Begin at the line containing "Crosby’s statistics in 2021 are comparable to" and end at the final line of the entries. Please reproduce those lines exactly.
DATA FOR THE TASK section start
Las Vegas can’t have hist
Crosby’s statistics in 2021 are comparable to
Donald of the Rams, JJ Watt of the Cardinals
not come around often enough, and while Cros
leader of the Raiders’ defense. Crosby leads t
DATA FOR THE TASK section end
OUTPUT OF THE TASK:
Crosby’s statistics in 2021 are comparable to
Donald of the Rams, JJ Watt of the Cardinals
not come around often enough, and while Cros
leader of the Raiders’ defense. Crosby leads t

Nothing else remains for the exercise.